The government would announce the exportable surplus of cotton in September each year, factoring in the supply-demand estimates by the state-run Cotton Advisory Board (CAB), the ministry suggested.
Currently, traders can export cotton duty-free after registering contracts with the Directorate General of Foreign Trade (DGFT) and there is no restriction on quantity of shipments.
India is the world’s second-largest cotton exporter as well as producer and China accounts for around 80% of its cotton exports.
The country has exported 10 million bales of cotton in the current year through September, compared with 12.9 million bales in the entire 2011-12.
The country expects to produce 34 million bales in 2012-13 from 35.2 million bales a year earlier. One bale equals 170 kilograms.
The ministry has also proposed that an inter-ministerial group (IMG), comprising representatives of the ministries of textiles, agriculture, commerce and finance, would review the cotton scenario periodically and make appropriate recommendations to change or scrap the export tax.
The Directorate General of Foreign Trade (DGFT) would be asked to keep a vigil on the pace and manner of cotton exports, it added.
The imposition of duty, the textile ministry said, would lead to higher revenue mop-up and also enhance “inclusiveness of the textile industry in the economic activity”.
While this decision may benefit the textile industry by keeping domestic supplies steady, traders are flaying such a move.
“We strongly oppose any move to tax exports. The problem is who will decide the quantum of surplus cotton available in a year and our apprehension is that such an exercise will lead to massive manipulation. Moreover, if the estimates of the cotton production change frequently, what would be the exportable surplus and how would traders plan their exports in such a case?” asked Dhiren Sheth, president, Cotton Association of India, the apex traders’ body.
Moreover, the biggest opposition to tax exports would come from the agriculture ministry, which has favoured a liberalised regime. The ministry feels any move to tax exports would lead to a reduction in returns for farmers.

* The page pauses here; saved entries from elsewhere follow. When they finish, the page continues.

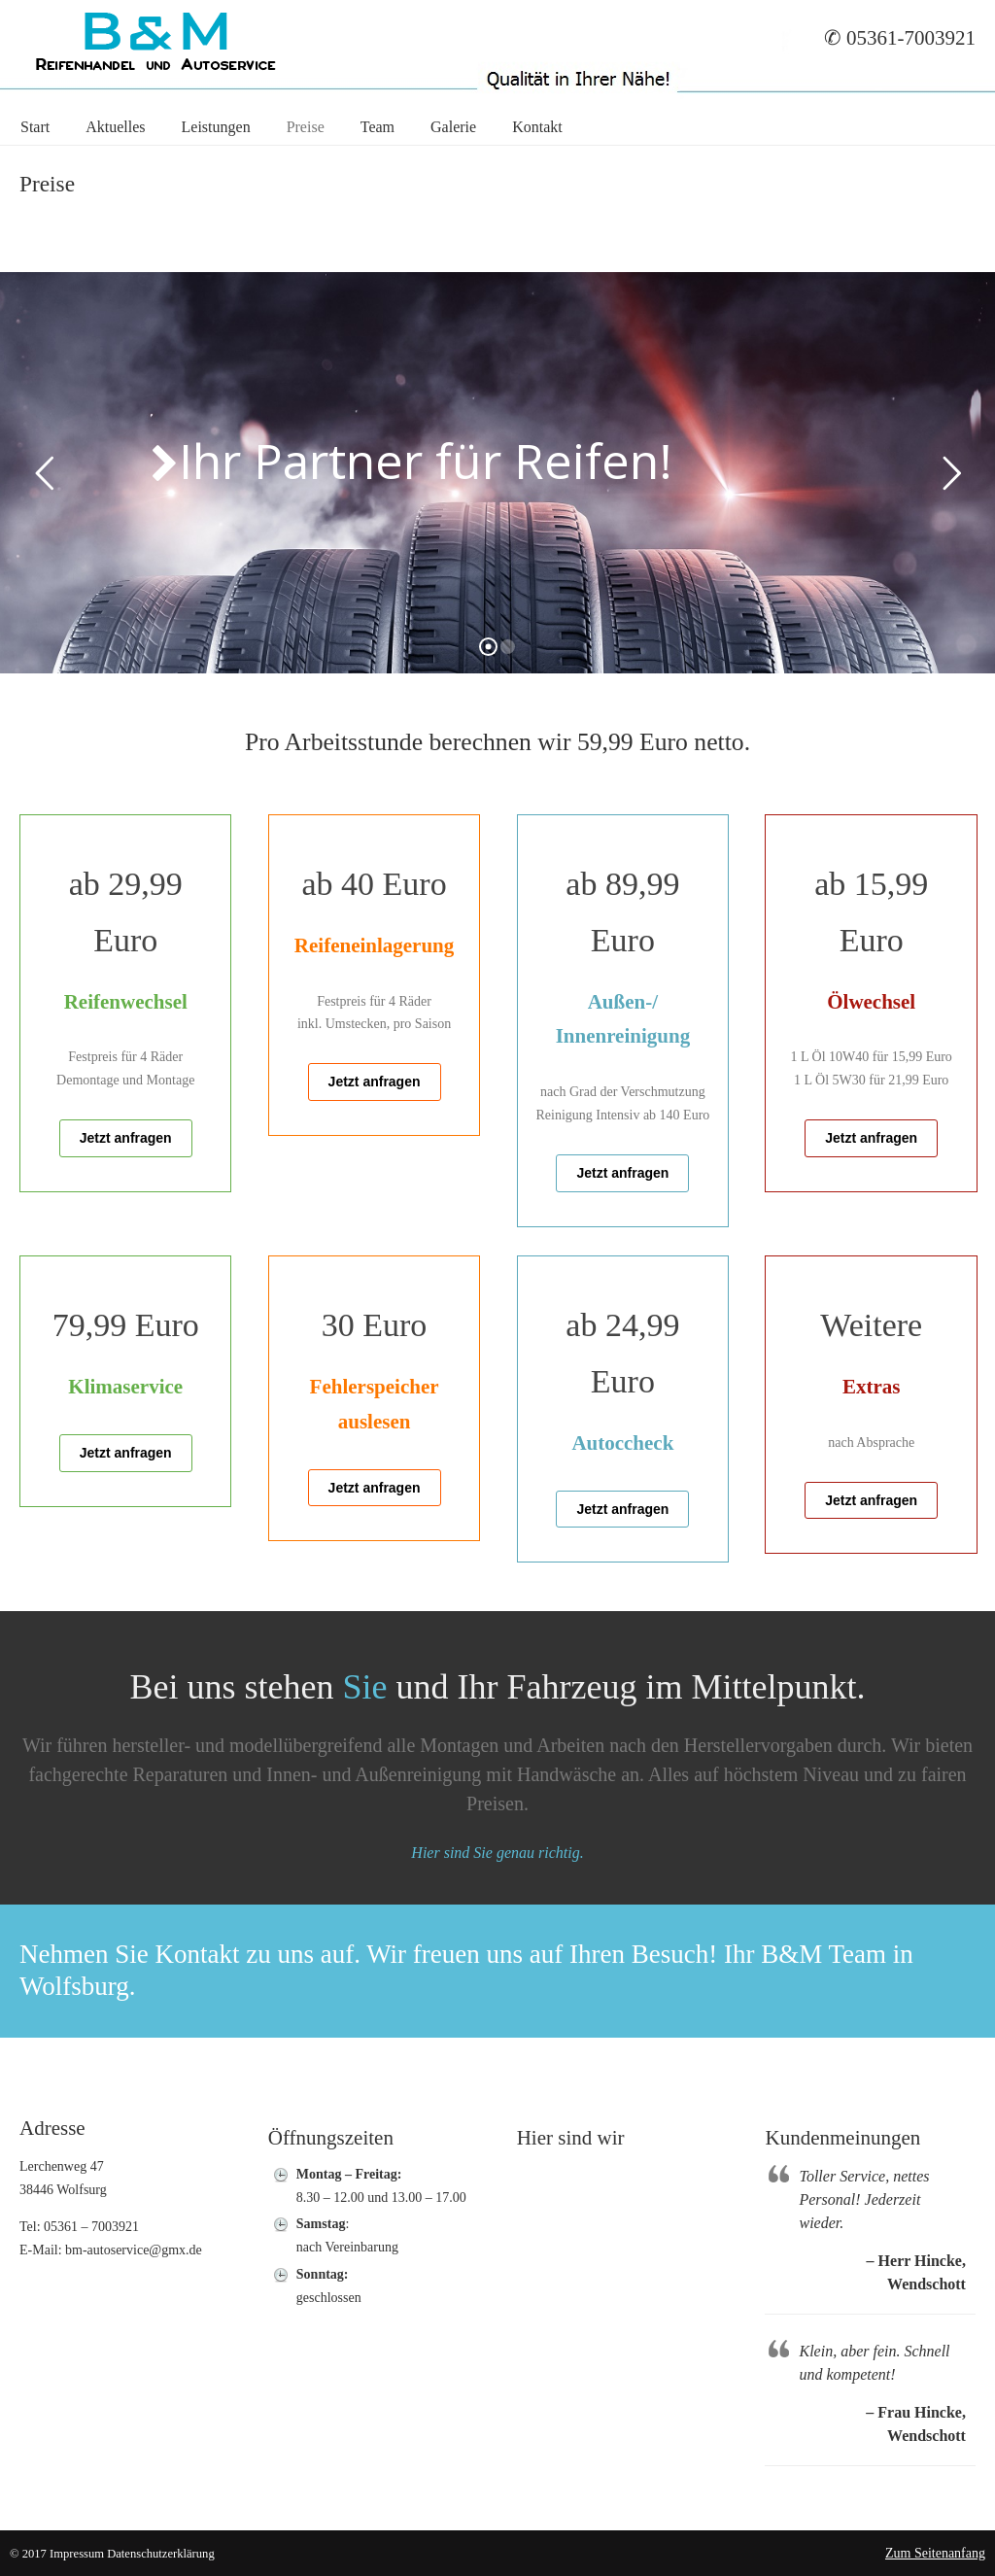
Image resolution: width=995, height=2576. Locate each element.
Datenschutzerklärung (161, 2553)
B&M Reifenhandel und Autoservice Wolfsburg (155, 40)
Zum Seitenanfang (935, 2553)
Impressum (77, 2553)
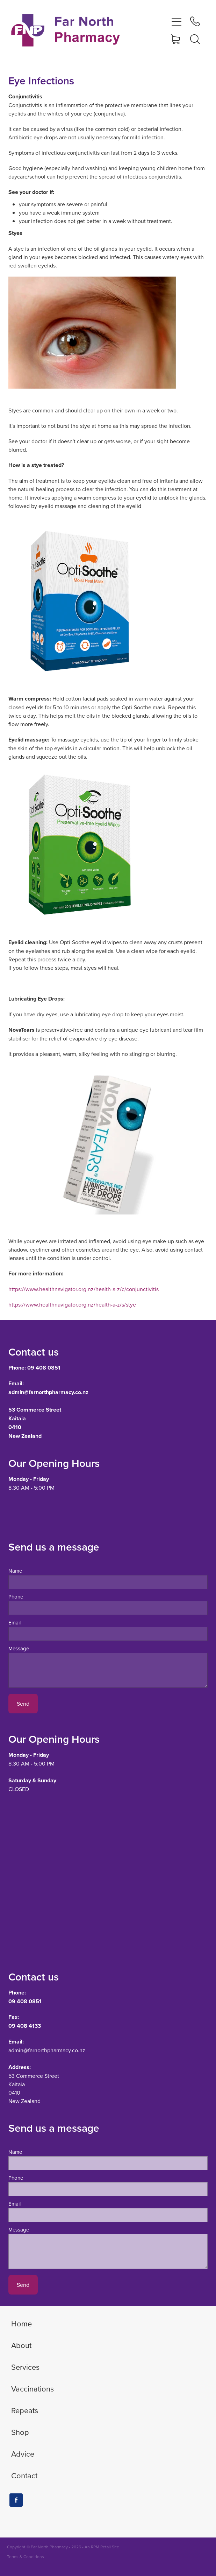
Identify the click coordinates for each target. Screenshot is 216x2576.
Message (18, 1648)
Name (15, 1570)
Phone (15, 1596)
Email (14, 1622)
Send (23, 1703)
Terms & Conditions (25, 2557)
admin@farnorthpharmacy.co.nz (46, 2050)
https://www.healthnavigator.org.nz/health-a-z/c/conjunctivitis (83, 1289)
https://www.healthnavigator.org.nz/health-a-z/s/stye (72, 1304)
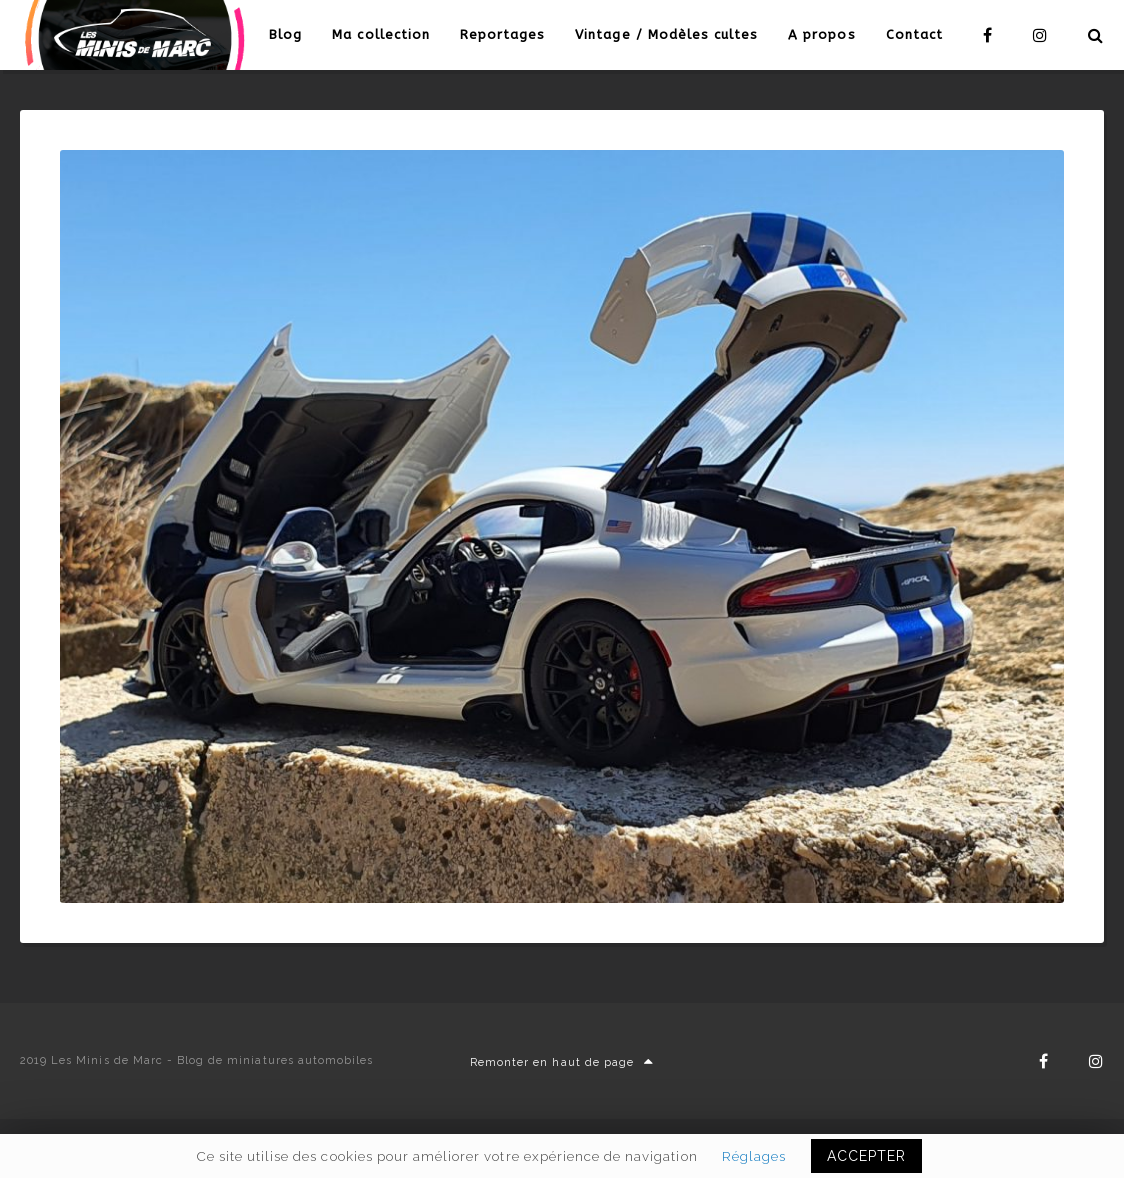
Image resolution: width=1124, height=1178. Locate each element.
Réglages (754, 1156)
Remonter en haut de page (562, 1062)
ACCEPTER (866, 1156)
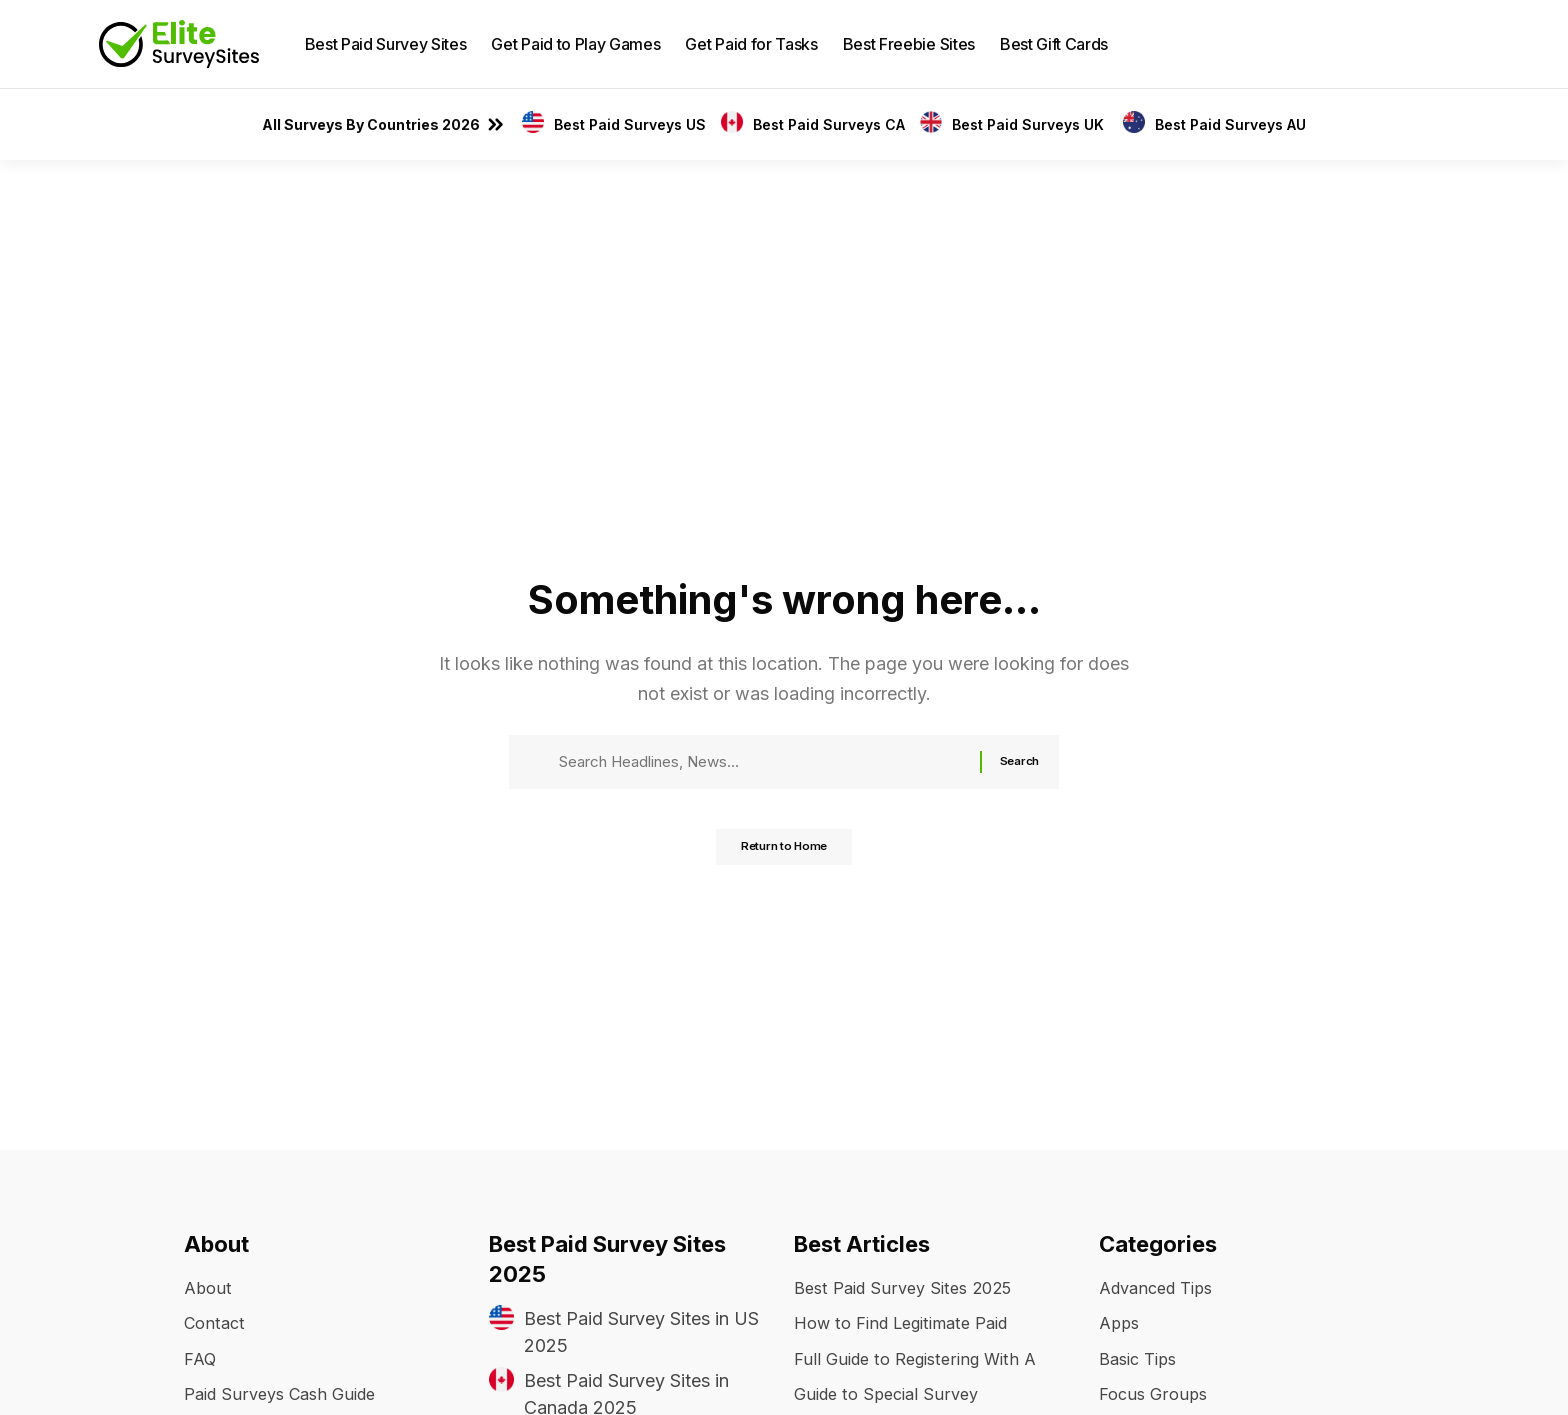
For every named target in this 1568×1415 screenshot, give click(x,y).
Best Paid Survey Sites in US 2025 (641, 1332)
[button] (1454, 44)
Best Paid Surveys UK (1030, 124)
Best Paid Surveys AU (1230, 124)
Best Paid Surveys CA (829, 124)
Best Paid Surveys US (630, 124)
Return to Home (784, 855)
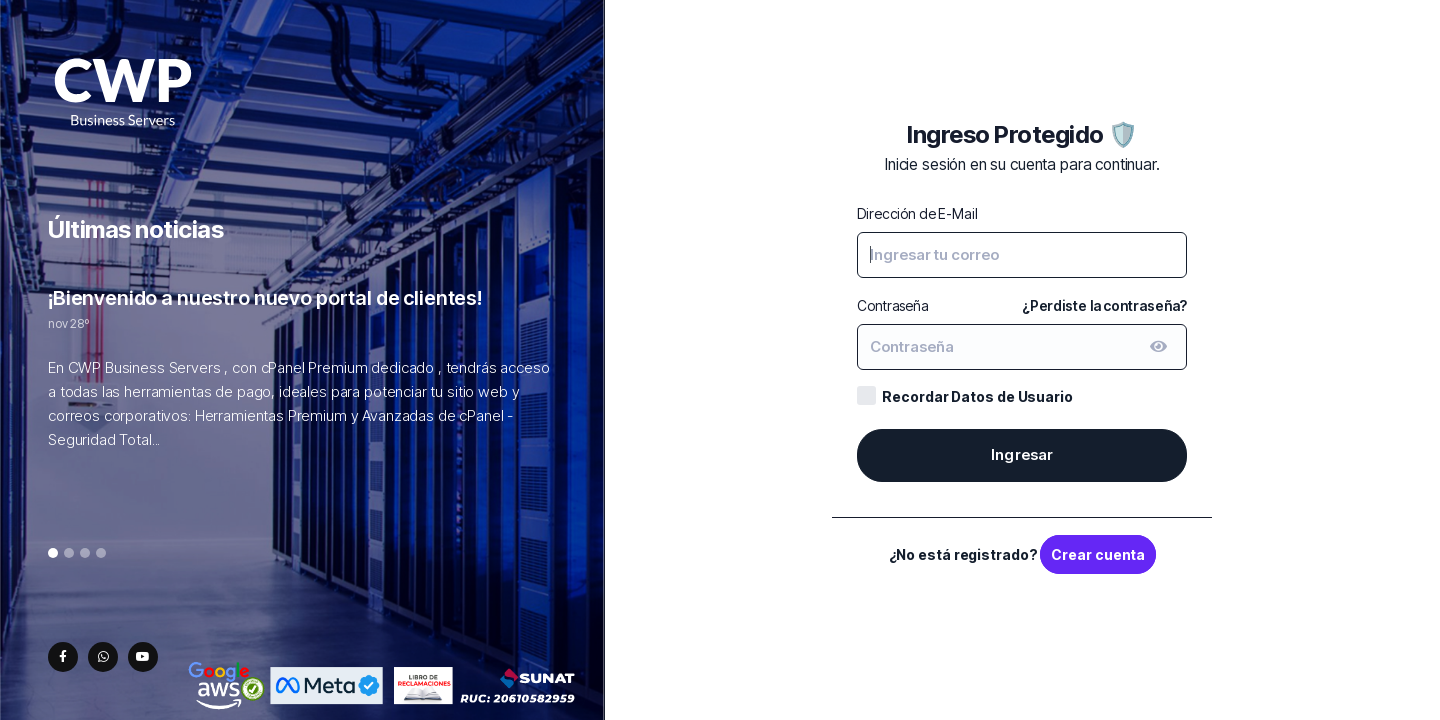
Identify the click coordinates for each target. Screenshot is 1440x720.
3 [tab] (85, 554)
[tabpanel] (302, 379)
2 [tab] (69, 554)
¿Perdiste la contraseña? (1105, 305)
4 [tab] (101, 554)
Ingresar (1022, 454)
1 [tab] (53, 554)
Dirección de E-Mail (917, 213)
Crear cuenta (1098, 554)
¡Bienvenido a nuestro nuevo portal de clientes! (265, 298)
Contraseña (893, 305)
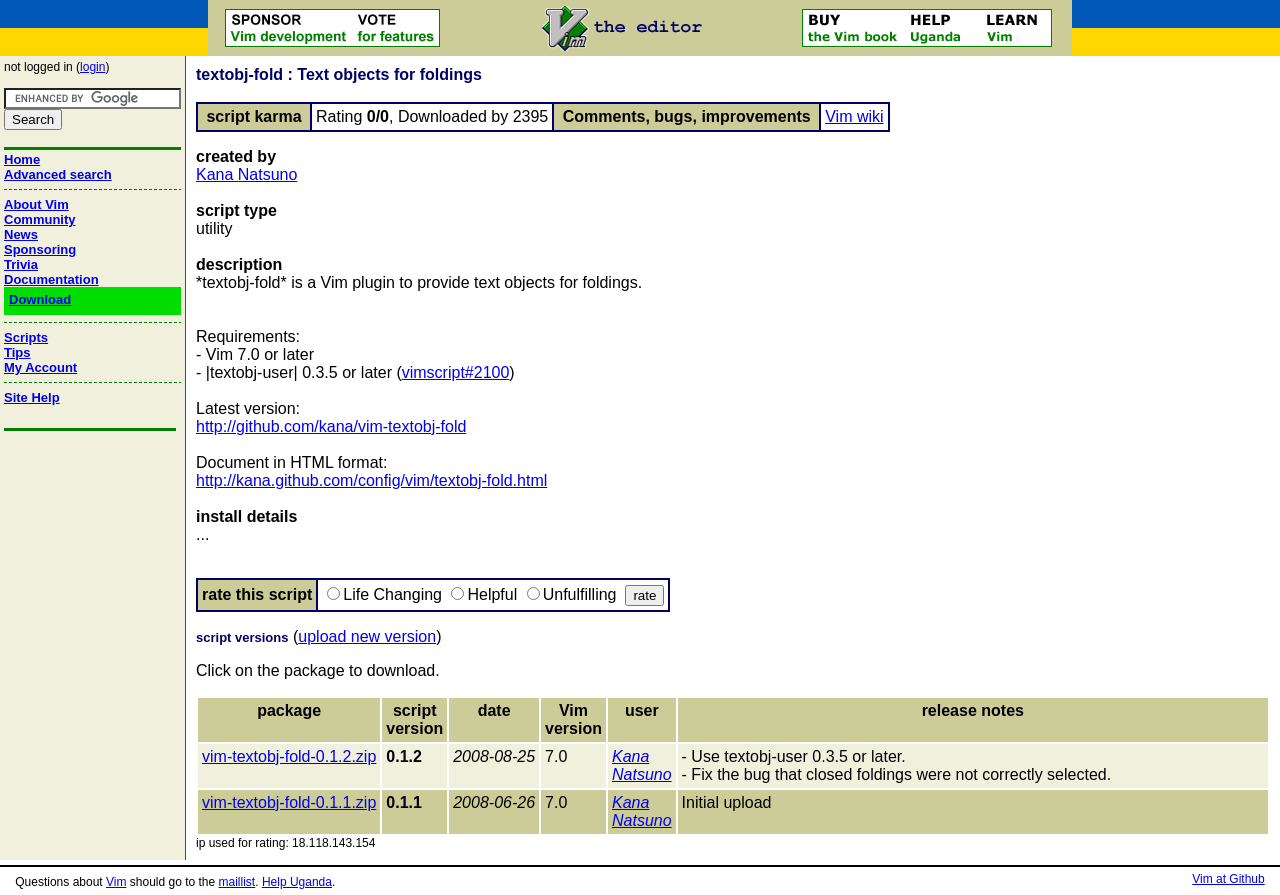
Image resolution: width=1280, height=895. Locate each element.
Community (40, 219)
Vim (116, 882)
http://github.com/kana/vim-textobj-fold (331, 426)
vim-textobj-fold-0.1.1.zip (289, 802)
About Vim (36, 204)
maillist (237, 882)
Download (40, 299)
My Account (40, 367)
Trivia (21, 264)
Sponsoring (40, 249)
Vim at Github (1228, 879)
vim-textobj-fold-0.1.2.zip (289, 756)
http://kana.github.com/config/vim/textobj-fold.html (371, 480)
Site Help (32, 397)
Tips (17, 352)
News (21, 234)
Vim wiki (854, 116)
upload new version (367, 636)
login (92, 67)
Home (22, 159)
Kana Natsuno (246, 174)
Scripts (26, 337)
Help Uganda (297, 882)
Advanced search (58, 174)
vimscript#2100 (456, 372)
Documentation (51, 279)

The government officials said the ministries of finance and commerce are expected to back the proposal for an export duty whenever necessary. The finance ministry said the IMG would suggest the appropriate export duty from time to time.
Although there is already an enabling provision of an export duty of up to Rs 10,000 a tonne, any duty beyond this can be imposed only through a finance Bill.
For its part, the Planning Commission has suggested a 5-10% ad valorem export tax on the fibre instead of the 10% duty on exports beyond the surplus quantity and observed that determining the surplus quantity is “highly uncertain and liable to manipulation”, said one of the officials.
But the Prime Minister’ Economic Advisory Council suggested a minimum level of import and export duty of 10% on the fibre.
The cotton export policy sparked a heated debate in the last two years as the textiles and the agriculture ministries sparred over allowing more shipments to gain from a global shortage.
While the agriculture ministry pushed hard for allowing more exports, the textile ministry ? the nodal ministry for cotton distribution ? opposed any such move fearing spiralling of prices and an adverse impact on cash-hit textile mills.